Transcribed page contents
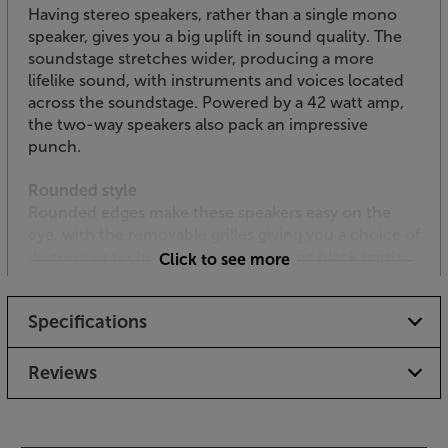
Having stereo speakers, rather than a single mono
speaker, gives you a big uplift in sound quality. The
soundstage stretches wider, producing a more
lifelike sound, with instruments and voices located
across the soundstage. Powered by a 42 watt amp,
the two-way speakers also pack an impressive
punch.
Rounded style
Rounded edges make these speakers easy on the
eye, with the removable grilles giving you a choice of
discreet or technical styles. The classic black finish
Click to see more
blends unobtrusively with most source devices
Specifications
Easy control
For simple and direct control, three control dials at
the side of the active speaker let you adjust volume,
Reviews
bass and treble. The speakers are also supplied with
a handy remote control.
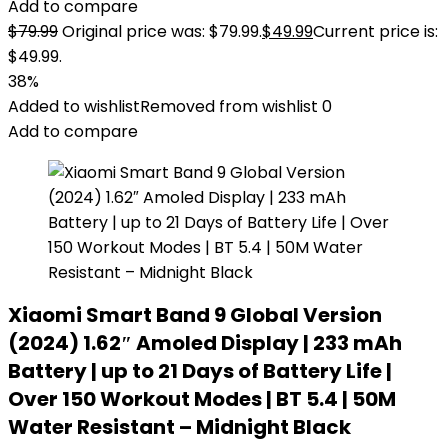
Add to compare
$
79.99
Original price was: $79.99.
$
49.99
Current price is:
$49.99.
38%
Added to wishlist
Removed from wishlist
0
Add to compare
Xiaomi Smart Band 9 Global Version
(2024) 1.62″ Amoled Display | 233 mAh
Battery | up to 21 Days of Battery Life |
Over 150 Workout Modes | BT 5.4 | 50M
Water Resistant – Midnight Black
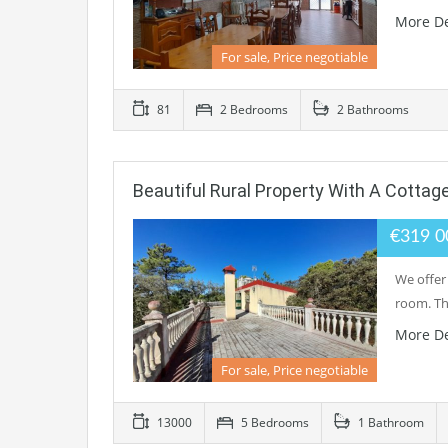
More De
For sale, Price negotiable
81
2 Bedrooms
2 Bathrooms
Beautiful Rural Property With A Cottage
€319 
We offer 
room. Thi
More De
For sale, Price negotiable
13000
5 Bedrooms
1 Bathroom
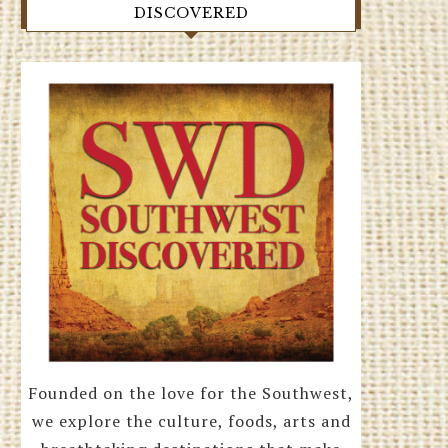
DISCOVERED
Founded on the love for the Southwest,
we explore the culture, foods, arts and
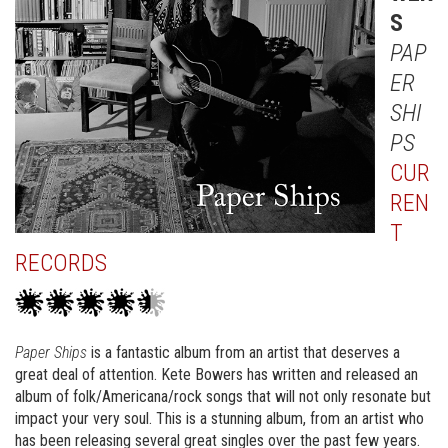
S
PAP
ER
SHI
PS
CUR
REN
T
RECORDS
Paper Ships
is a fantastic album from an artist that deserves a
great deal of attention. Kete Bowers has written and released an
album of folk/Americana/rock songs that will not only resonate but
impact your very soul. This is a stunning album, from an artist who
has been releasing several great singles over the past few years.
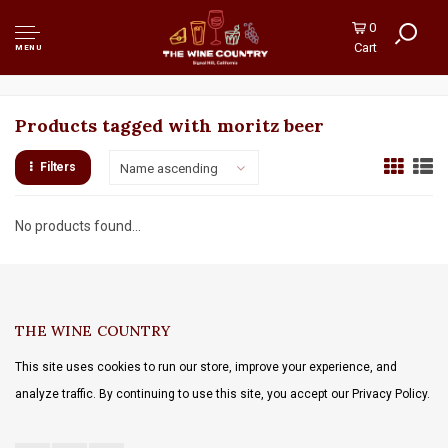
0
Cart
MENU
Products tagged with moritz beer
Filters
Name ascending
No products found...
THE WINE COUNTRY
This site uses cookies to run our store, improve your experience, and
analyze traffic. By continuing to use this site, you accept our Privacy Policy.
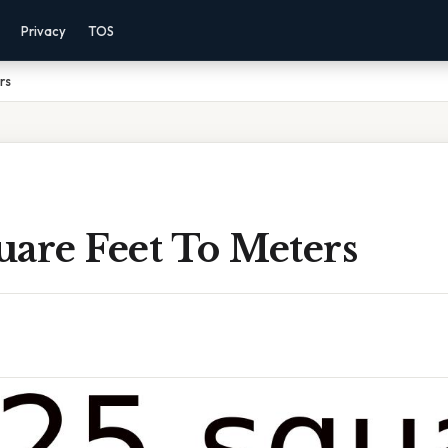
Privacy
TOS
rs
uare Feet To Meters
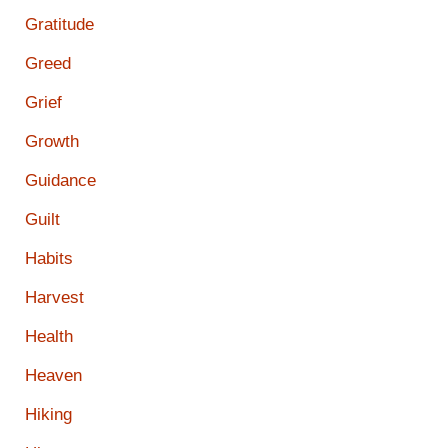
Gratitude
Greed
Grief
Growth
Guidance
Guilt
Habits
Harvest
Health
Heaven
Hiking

_Task requirements_:
Wherever an image appears, omit it; copy the rest of the records exactly.

_Response below_:
Having stereo speakers, rather than a single mono
speaker, gives you a big uplift in sound quality. The
soundstage stretches wider, producing a more
lifelike sound, with instruments and voices located
across the soundstage. Powered by a 42 watt amp,
the two-way speakers also pack an impressive
punch.
Rounded style
Rounded edges make these speakers easy on the
eye, with the removable grilles giving you a choice of
discreet or technical styles. The classic black finish
Click to see more
blends unobtrusively with most source devices
Specifications
Easy control
For simple and direct control, three control dials at
the side of the active speaker let you adjust volume,
Reviews
bass and treble. The speakers are also supplied with
a handy remote control.
Add to compare
$
79.99
Original price was: $79.99.
$
49.99
Current price is:
$49.99.
38%
Added to wishlist
Removed from wishlist
0
Add to compare
Xiaomi Smart Band 9 Global Version
(2024) 1.62″ Amoled Display | 233 mAh
Battery | up to 21 Days of Battery Life |
Over 150 Workout Modes | BT 5.4 | 50M
Water Resistant – Midnight Black
More De
For sale, Price negotiable
81
2 Bedrooms
2 Bathrooms
Beautiful Rural Property With A Cottage
€319 
We offer 
room. Thi
More De
For sale, Price negotiable
13000
5 Bedrooms
1 Bathroom
DISCOVERED
Founded on the love for the Southwest,
we explore the culture, foods, arts and
S
PAP
ER
SHI
PS
CUR
REN
T
RECORDS
Paper Ships
is a fantastic album from an artist that deserves a
great deal of attention. Kete Bowers has written and released an
album of folk/Americana/rock songs that will not only resonate but
impact your very soul. This is a stunning album, from an artist who
has been releasing several great singles over the past few years.
0
Cart
MENU
Products tagged with moritz beer
Filters
Name ascending
No products found...
THE WINE COUNTRY
This site uses cookies to run our store, improve your experience, and
analyze traffic. By continuing to use this site, you accept our Privacy Policy.
Privacy
TOS
rs
uare Feet To Meters
Gratitude
Greed
Grief
Growth
Guidance
Guilt
Habits
Harvest
Health
Heaven
Hiking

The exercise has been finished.